The suffering of those defectors was mirrored, though in slightly different ways, by others who arrived, the APC colony full of confidence from the PDP. Ambitions of majority were derailed by the APC strategy of nailing them. Their dreams of contesting elective offices were crushed at the primary, while some were not lucky to present themselves to party members for the primary for being disqualified by the almighty APC hammer of horror. For them, the dream ended not in defeat at the polls but in rejection at the gate.
The APC strategy against the daylight defectors is a sobering reminder that a ruling party’s structure, built over years of patronage, loyalty, and grassroots organization, does not simply open its doors to newcomers because they arrive bearing the credentials of either sitting legislators or influential persons that may eventually take over the party. In the brutal arithmetic of APC internal politics, incumbency in parliament carries less weight than incumbency within the party itself.

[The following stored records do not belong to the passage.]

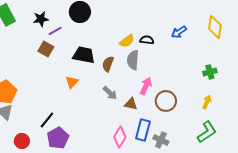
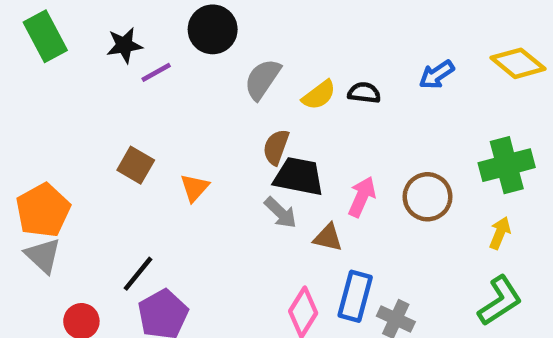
yellow diamond: (215, 27) -> (518, 63), turned -60
brown square: (46, 49) -> (136, 165), moved
black trapezoid: (84, 55) -> (299, 176), moved
gray semicircle: (133, 60) -> (262, 79), moved, turned 30
green cross: (210, 72) -> (507, 165), size x1.6
brown circle: (166, 101) -> (428, 197), moved

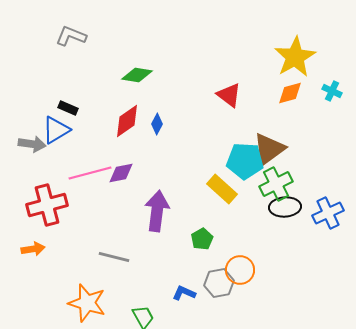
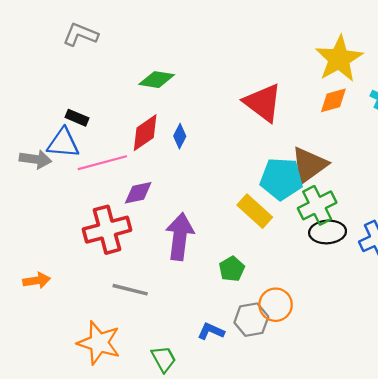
red triangle: (229, 95) -> (263, 103), size x1.4
blue triangle: (56, 130) -> (63, 143), turned 36
pink line: (90, 173) -> (102, 163), moved
red cross: (47, 205) -> (107, 230), moved

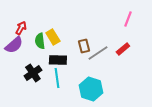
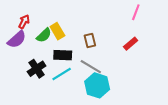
green semicircle: (40, 41) -> (44, 35), turned -126
gray line: (98, 53) -> (91, 67), moved, turned 65
cyan line: (57, 78) -> (62, 74), turned 66

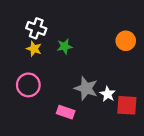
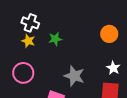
white star: (108, 94) -> (113, 68), moved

The broader implications of these developments are significantly worsened by a legislative amendment that affected lawmakers themselves helped to enact. Section 77(4) of the new Electoral Act mandates political parties to submit a digital register detailing the names, genders, dates of birth, addresses, states, local governments, wards, polling units, National Identification Numbers (NIN) and photographs of members to INEC not later than 21 days before the fixed date for their primaries. INEC set May 10, 2026, as the deadline for submission of digital registers ahead of the 2027 cycle. This was later vacated by an Abuja Federal High Court.

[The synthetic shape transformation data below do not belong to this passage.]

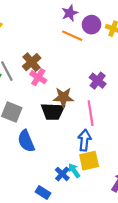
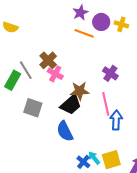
black trapezoid: (53, 111) -> (71, 105), turned -40
blue arrow: (84, 140) -> (116, 120), moved
blue semicircle: (26, 141) -> (65, 131), moved
yellow square: (89, 161) -> (111, 160), moved

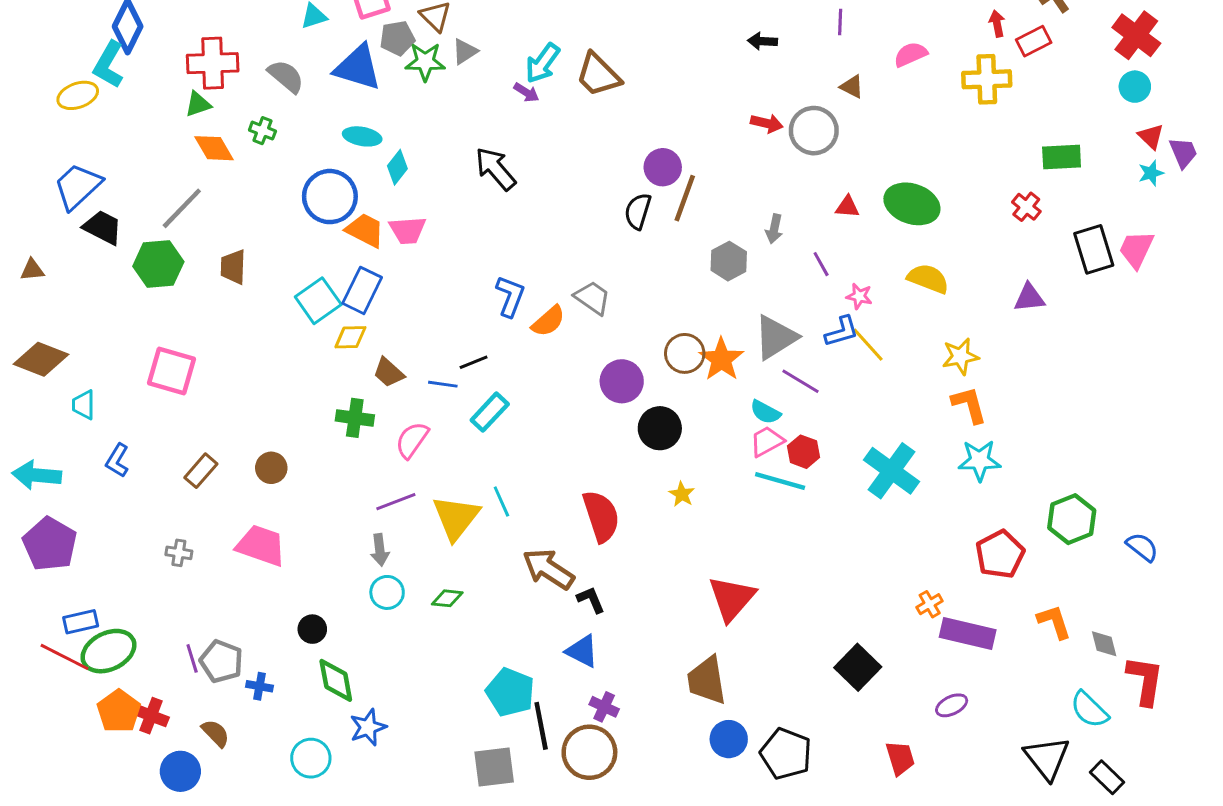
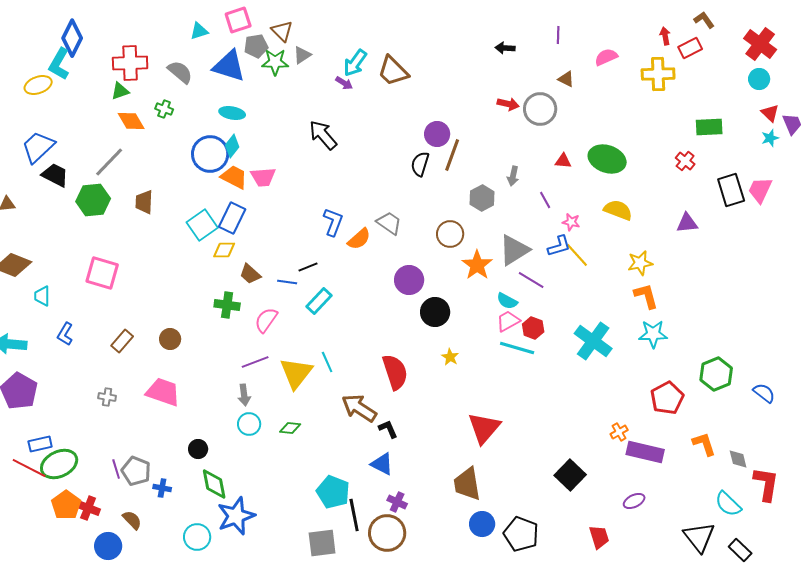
cyan diamond: (397, 167) -> (232, 146), moved
brown circle: (685, 353) -> (450, 234), moved
blue star: (368, 727) -> (236, 516), size x1.5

The practical effect of this provision is that the window for defection by any participant in any primary election is now firmly closed. The irony of lawmakers who actively supported passage of the amendment have now found themselves trapped by its provisions.
With the defection window closed and APC tickets gone, the affected defectors now find themselves in a uniquely uncomfortable political limbo. Political analysts say they are essentially left with two unattractive options: remaining within the APC as mere onlookers and laughing stock for future reference while supporting candidates who defeated or rigged them out, or deploying their residual influence and resources against the party as a form of political retribution. Neither path leads back to success.
The third weak option involves lobbying APC’s National Working Committee (NWC) to invoke its powers and override primary election results in constituencies where they believe the process was compromised, a strategy that several of the aggrieved members are reported to be silently pursuing through back doors that may yield no positive result than waste of resources.
The story of those defectors is, in many ways, a parable of the extraordinary political turbulence that has characterized Nigeria since 2023. Swept into political offices by determination and commitment of the constituents they did not build, they abandoned the constituents at moment of crisis, sought shelter in a party founded and nurtured by others for a specific reason at variance with national interest, and now discarded. Their predicament will do little to discourage future acts of political nomadism in a system where loyalty has rarely been rewarded and betrayal seldom punished. But as of now, in the cold aftermath of the APC primaries, they are a cautionary tale of what happens when a politician mistakes a borrowed wave for a foundation.
APC needed numerical strength to fight strong opposition parties. It introduced several deceitful mechanisms that paid. Those who abandoned their natural habitats to squat in an already crowded open space full of bedbugs and poisonous insects have finally met their political Waterloo in Tinubu’s colony. They are not to be pitied but to be laughed at for greed and fear out of cowardice. It is better to die a celebrated warrior than a conquered slave!
Muhammad is a commentator on national issues.